I attended the Convergent Facilitation Workshops with Lisa and Roxy.
I teach postcolonial literature and literature by diasporic and migrant authors in a department of General Education at a college, among predominantly US-American born colleagues and students.
I recently started a co-leadership role in my department. Since then, I have reflected on the best way of leading my colleagues to review our curriculum and our overall program, a task that is due at the end of this current academic year.
I wanted to implement a set of ground rules for discussion that would secure a fair and inclusive process, especially in case one or two voices would take over the space. I asked Lisa if she had any recommendations for CF-inspired ground rules. To my surprise, and joy, Lisa recommended that the group converged on the qualities that everyone wished to embed in the work ahead. This secured more good will and everyone’s accountability to live in the agreed upon qualities/values, rather than ground rules, which, in Lisa’s words “have a tendency to squelch healthy dissent”, which is something the co-leader and I wanted.
The energy of the discussion shifted from a ‘deficit’ state in which one person will either incite or prevent dissent/ impose or resist each other’s values or perspectives, to a collective accountability system where everyone was responsible for the qualities and values that we eventually agreed upon, and, in turns, for the effective unfolding of the work ahead.
The other useful aspect of CF “qualities” is that they are specific, not abstract. I asked my colleagues to list 1-2 qualities and their rationale, as well as one or two examples of how these qualities will manifest themselves. Here is my example:
Focus & Rest: The review process honors our individual and collective needs for rest and focus, because we are more present to our tasks when we work in an environment that supports rest and is distraction-free.
Examples: The review process is mindful of participants’ Zoom fatigue and thus considers which tasks require a Zoom meeting and which tasks can be done off-Zoom, for example by contributing to a shared google document. The process considers the participants’ existing skill set (and thus real capacity for time & new learning).
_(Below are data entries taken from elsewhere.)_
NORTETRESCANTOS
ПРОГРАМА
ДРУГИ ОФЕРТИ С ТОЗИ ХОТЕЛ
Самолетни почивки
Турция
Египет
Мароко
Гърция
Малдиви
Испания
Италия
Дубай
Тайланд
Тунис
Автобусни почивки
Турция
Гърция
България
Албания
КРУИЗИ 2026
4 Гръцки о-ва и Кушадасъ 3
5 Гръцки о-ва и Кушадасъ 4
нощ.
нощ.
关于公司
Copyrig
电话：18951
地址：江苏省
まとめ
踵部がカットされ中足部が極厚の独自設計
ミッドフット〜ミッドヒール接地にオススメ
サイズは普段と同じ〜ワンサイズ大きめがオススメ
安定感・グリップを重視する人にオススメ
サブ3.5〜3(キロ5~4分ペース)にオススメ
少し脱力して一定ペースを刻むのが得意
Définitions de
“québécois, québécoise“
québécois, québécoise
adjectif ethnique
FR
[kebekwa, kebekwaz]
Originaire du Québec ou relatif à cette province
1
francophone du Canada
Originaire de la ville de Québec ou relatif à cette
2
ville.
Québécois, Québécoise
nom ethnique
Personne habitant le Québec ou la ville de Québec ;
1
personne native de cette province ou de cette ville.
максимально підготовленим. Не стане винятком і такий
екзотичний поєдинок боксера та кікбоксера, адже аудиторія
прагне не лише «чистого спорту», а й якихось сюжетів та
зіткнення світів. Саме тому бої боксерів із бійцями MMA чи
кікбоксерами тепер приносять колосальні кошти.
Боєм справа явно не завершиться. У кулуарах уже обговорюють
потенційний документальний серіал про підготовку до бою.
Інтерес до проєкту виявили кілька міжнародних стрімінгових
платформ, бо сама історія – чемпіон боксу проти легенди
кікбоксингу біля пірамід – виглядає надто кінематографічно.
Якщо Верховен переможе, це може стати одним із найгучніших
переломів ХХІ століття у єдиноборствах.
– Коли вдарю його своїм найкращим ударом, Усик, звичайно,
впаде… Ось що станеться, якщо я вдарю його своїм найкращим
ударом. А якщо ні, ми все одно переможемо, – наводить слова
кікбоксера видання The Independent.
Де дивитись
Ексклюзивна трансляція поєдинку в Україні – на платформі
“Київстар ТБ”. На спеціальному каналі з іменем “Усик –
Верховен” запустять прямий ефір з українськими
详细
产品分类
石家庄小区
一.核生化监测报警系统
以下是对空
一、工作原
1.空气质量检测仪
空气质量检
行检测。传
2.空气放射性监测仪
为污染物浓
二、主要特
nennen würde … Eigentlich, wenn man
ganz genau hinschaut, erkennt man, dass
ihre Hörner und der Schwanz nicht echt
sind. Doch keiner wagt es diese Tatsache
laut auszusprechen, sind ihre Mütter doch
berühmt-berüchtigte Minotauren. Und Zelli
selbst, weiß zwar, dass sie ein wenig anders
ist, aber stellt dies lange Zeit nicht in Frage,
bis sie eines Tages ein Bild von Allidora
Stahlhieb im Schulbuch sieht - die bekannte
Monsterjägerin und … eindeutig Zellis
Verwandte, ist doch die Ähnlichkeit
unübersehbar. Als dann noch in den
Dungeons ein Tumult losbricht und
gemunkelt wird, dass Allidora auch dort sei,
The process does not require anyone to learn a new skill (for example, a tech skill), but rather leverages the individual and collective skills that are already present in the group. Process also considers individuals’ unique skill sets, when relevant to the review, and when participants volunteer their unique skills for the process.
During the next meeting, I ‘translated’ these qualities into their CF non controversial essence, and it became clear that most qualities were stated already in a non-controversial essence language because people had reflected on the collective nature of the work. : )
I read the list to the group, asking for any additional quality or any edits to the list itself. Importantly, while reading the list, I kept asking folks if the values reflected their qualities of choice, and if they were expressed in a language upon which everyone could agree upon.
I feel that the success of this task was a result of everyone feeling that they had a voice and a stake into the framing of the work ahead, and of the agency folks felt they had in translating their own experience and personal history into a public setting, in a way that was both safe (which I value as super important in any work of self-reflection to implement social change) and productive.
The Convergent Facilitation framework is a great tool for creating productive and empathetic spaces. Thanks to CF, we no longer need to prioritize one over the other. In fact, thinking about transparency and common purpose is much more necessary than holding up solely the value of ‘fairness’. When groups recognize that they share an important purpose across their differences of identities and perspectives, and the facilitator is transparent about the stakes, the process, and his/her role in it, decision making is achieved more easily and with less ‘top-down’ measures.